The syllabi link the core values of the curriculum with the contents of subjects and knowledge to be acquired. Teachers and pupils choose materials and methods. It is crucial that syllabi are interpreted in the school and that pupils are involved in this work. The syllabi also contains goals that describe how pupils can exercise influence over the work at school.

Teaching Methods and Materials

There is no regulation on teaching methods, but the curriculum recommends learning by discovery approaches and the trend is towards more pupil-centred methods, topic-based and interdisciplinary teaching. An example of the current trend is that pupils choose their own tasks and methods within their own individual study plan. In some schools alternative methods such as Montessori and Waldorf are used. The curriculum underlines that interaction between different subjects is important but this regulation is not detailed. Pupils may be taught in groups of the same age or as mixed-age groups. Under the Education Act teachers must be properly qualified to teach their main subjects. Exceptions can be made if qualified staff is not available.

At compulsory level the teachers are free to make their own decisions and choices of teaching material such as books, audio-visual materials, ICT etc. There is no list of compulsory reading materials. The schools purchase teaching material from various publishers and distribute it to pupils free of charge. ICT is used as a tool for all learning and as an aid to develop teaching. Several online tools for teachers are made available free of charge at the website of the Swedish National Agency for Education for those teachers who wish to use them. This includes tools for on-going short-time programmes when the agency has received specific funds for a subject or for the professional development programme the Boost for Teachers (Lärarlyftet). 
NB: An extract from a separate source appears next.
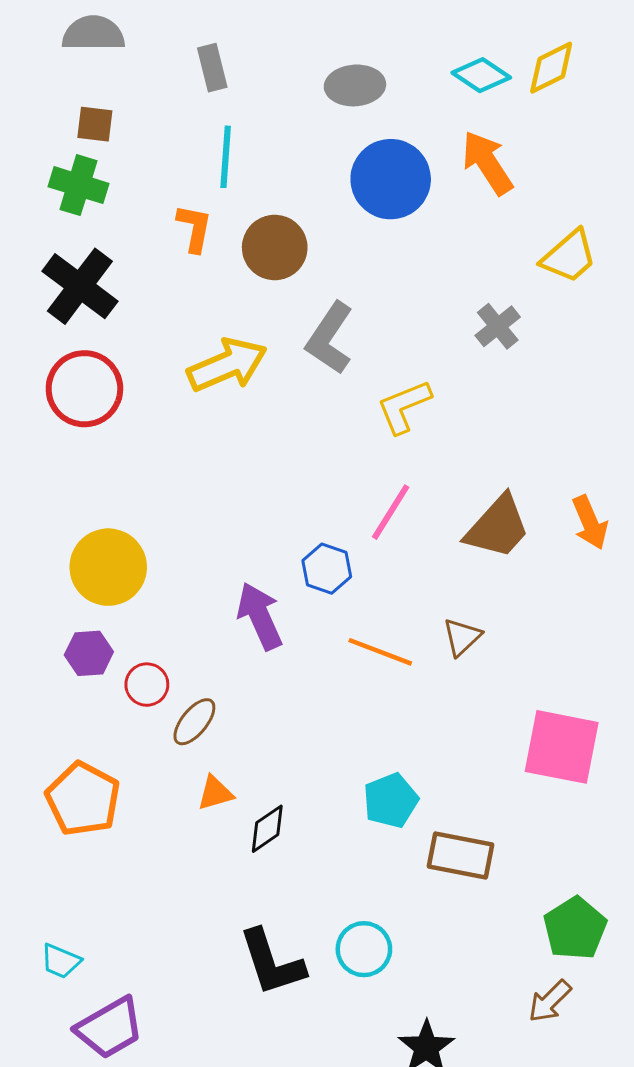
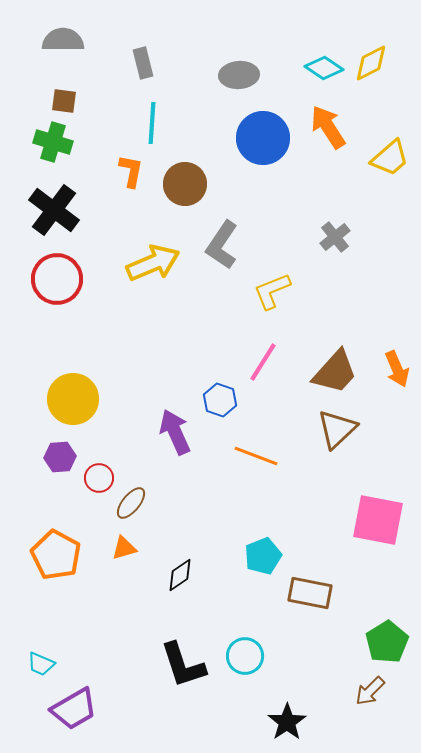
yellow trapezoid: (569, 256) -> (390, 158), moved
brown triangle: (462, 637) -> (337, 429), moved, size x1.5
orange triangle: (215, 793) -> (124, 548), moved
There is no authority that makes teaching material for the regular compulsory school system, but the National Agency for Special Needs Education and Schools (Specialpedagogiska skolmyndigheten) develops and produces special needs education teaching materials, primarily for pupils with disabilities. The agency also adapt regular commercial publishers' products to give students with different forms of reading disabilities the possibility to use the materials. The agency has the responsibility for coordinating state support to teaching materials for Special Needs Education.

There is no regulations on the amount of, or the frequency of homework, this is decided locally at each school, or by the teachers.